Valimiz Hüseyin Aksoy’da söyler buna benzer şeyleri.
O cesarete sahip olduğunu biliyor ve inanıyorum
Amma velakin.
İşler tersine döndü.
Valiler, 10-15 yıl önce böylesi bir durumla karşı karşıya kalmazlardı. Bırakılmazlardı demek daha doğru bir tanımlama olacaktır.
Ne zaman ki valilerden ve kaymakamlardan kömür dağıtmaları istendi. O gün bugündür valiler siyasilerin emrinde bir memurmuş algısı uyanmaya başladı.
O nedenledir ki, okulu yıkıp yerine cami yaptırılmak istenince sesleri çıkmaz oluyor.
Suyu mu çıktı Büyük Cami’nin.
Bizim Protokol Camimiz Büyük Camidir.
Bunu bilir bunu söylerim.
Cami!
Bilirim bu konu netamelidir.
Başta Babam Hacı Aydın Göker, eleştirecektir beni.
“Sen dine karşı mısın”
Biliyorum böyle bir algı uyandıracak bu yazı en başta benim babamda bile.
Ama doğru tektir. Göreceli değildir yani.
O bakımdan da doğru bulduğumu yazmak zorundayım.
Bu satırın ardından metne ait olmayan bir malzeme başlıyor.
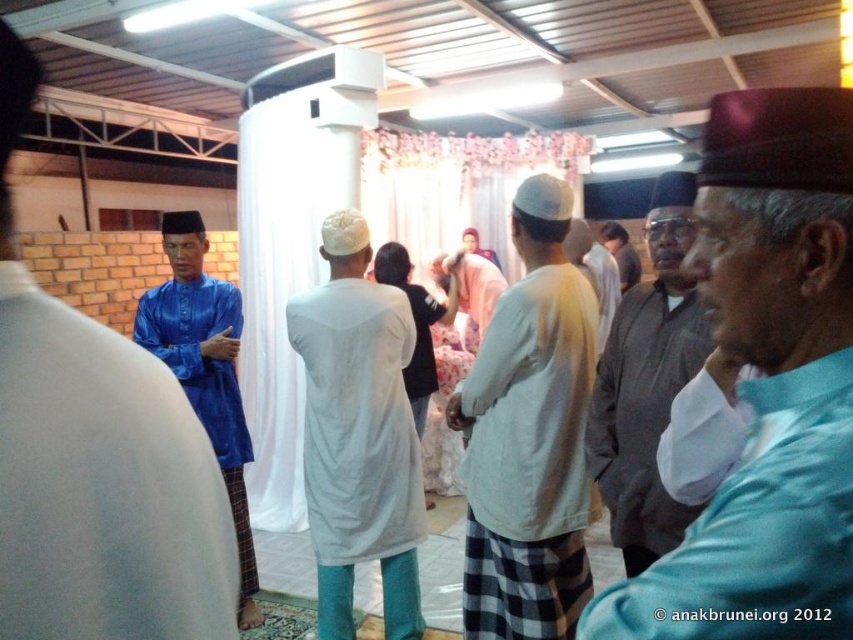 Is blue fabric mannequin at left wider than pink satin robe at center?

No.

Does blue fabric mannequin at left have a lesser width compared to pink satin robe at center?

Correct, blue fabric mannequin at left's width is less than pink satin robe at center's.

Who is more forward, (83,532) or (466,323)?

Positioned in front is point (83,532).

Identify the location of blue fabric mannequin at left. This screenshot has height=640, width=853. (96, 461).

Is light blue shirt at center positioned before gray matte jacket at center?

Yes, it is in front of gray matte jacket at center.

The height and width of the screenshot is (640, 853). What do you see at coordinates (767, 384) in the screenshot?
I see `light blue shirt at center` at bounding box center [767, 384].

Image resolution: width=853 pixels, height=640 pixels. I want to click on light blue shirt at center, so click(767, 384).

Which is in front, point (810, 376) or point (494, 296)?

Positioned in front is point (810, 376).

Which is more to the right, light blue shirt at center or pink satin robe at center?

pink satin robe at center

Identify the location of light blue shirt at center. 767,384. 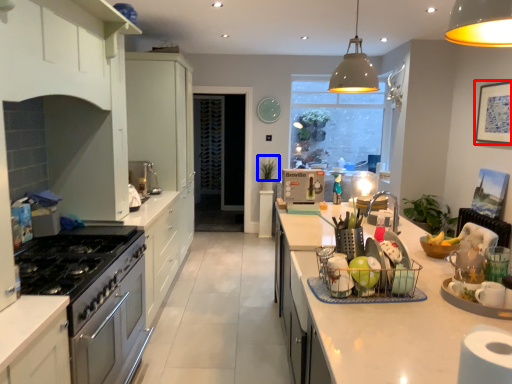 Question: Which object appears farthest to the camera in this image, picture frame (highlighted by a red box) or plant (highlighted by a blue box)?

Choices:
 (A) picture frame
 (B) plant

Answer: (B) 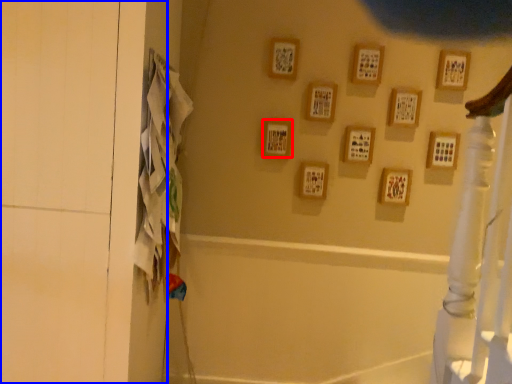 Question: Among these objects, which one is nearest to the camera, picture frame (highlighted by a red box) or screen door (highlighted by a blue box)?

Choices:
 (A) picture frame
 (B) screen door

Answer: (B) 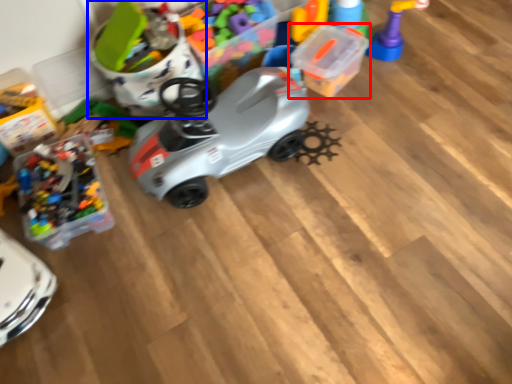 Question: Which of the following is the closest to the observer, toy (highlighted by a red box) or toy (highlighted by a blue box)?

Choices:
 (A) toy
 (B) toy

Answer: (B) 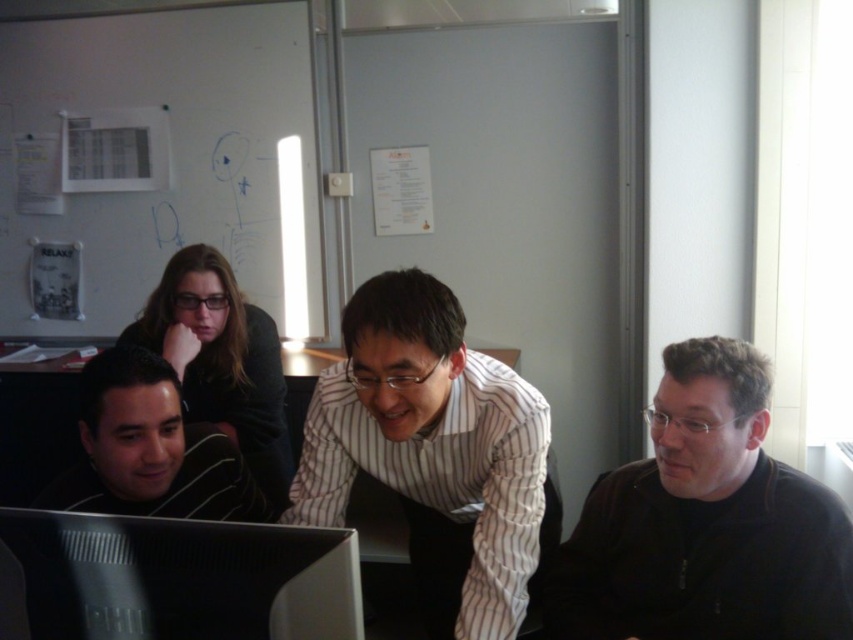 You are standing in front of the whiteboard in the office scene. There are two points marked on the whiteboard at coordinates point (734, 433) and point (456, 346). If you want to touch both points with your finger without moving your hand, which point should you touch first based on their depth?

You should touch point (734, 433) first because it is closer to you than point (456, 346), allowing you to reach it without moving your hand.

From the picture: You are organizing a photoshoot and need to arrange two people in the scene so that their clothing items are visible. Given the black matte jacket at lower right and the white striped shirt at center, which clothing item should be placed closer to the camera to make it appear larger?

The white striped shirt at center should be placed closer to the camera because it is larger than the black matte jacket at lower right, making it appear bigger when positioned nearer.

You are standing in front of the whiteboard and want to touch both points on the whiteboard. Which point should you reach for first, the point at coordinate (701, 568) or the point at coordinate (13, 512)?

You should reach for the point at coordinate (13, 512) first because it is closer to you than the point at coordinate (701, 568), which is further away.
Başımı kuma gömemem yani.
Ahlakım bunu emrediyor.
Bakanımızın okul yaptırmak istediği yer var ya.
Bakanımız yürüme mesafesi 100 150 adım denize doğru gitse karşısına bir cami çıkacak oysa.
“O yetmez Atakum’a” diye söyleyebilesiniz.
Başka yer mi kalmadı cami yapacak.
Camlıca Tepesine sırf herkes görsün diye cami yapmaya benziyor.
Bu da öyle herkes görsün istiyorlar yaptıklarını.
Seçmen kanar ama, Yaratan’a nasıl anlatırsınız merak ederim.
Bırakın bu seçmene selam, yola devam hallerini
Metin Burma, bu konularda hassastır.
“Cami yaptıracağız, yer göster bize.”de.
Kent meydanı konusunda kendisini zor durumda bırakmış olsan bile, eminim yardımını esirgemeyecektir.